Task description: Of all the lines in the material, tally those containing the string "metas", and report nothing but the total.

(Excerpted records)

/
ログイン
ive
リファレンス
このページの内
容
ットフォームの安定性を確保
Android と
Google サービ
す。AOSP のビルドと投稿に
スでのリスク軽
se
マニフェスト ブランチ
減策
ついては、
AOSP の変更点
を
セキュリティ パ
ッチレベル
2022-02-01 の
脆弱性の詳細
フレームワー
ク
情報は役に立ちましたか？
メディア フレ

(End Excerpted records)
(Excerpted records)

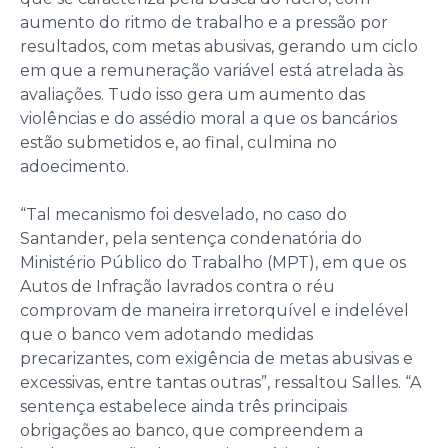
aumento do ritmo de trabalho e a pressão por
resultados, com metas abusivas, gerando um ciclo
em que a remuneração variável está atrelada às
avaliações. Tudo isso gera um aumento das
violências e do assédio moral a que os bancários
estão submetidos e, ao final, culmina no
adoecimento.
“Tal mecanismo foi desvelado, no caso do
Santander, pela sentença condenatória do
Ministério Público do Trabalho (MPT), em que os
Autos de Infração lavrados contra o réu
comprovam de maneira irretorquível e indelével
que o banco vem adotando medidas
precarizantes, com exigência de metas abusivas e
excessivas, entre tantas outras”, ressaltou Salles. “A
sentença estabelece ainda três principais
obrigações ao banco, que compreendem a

(End Excerpted records)

Expected answer: 2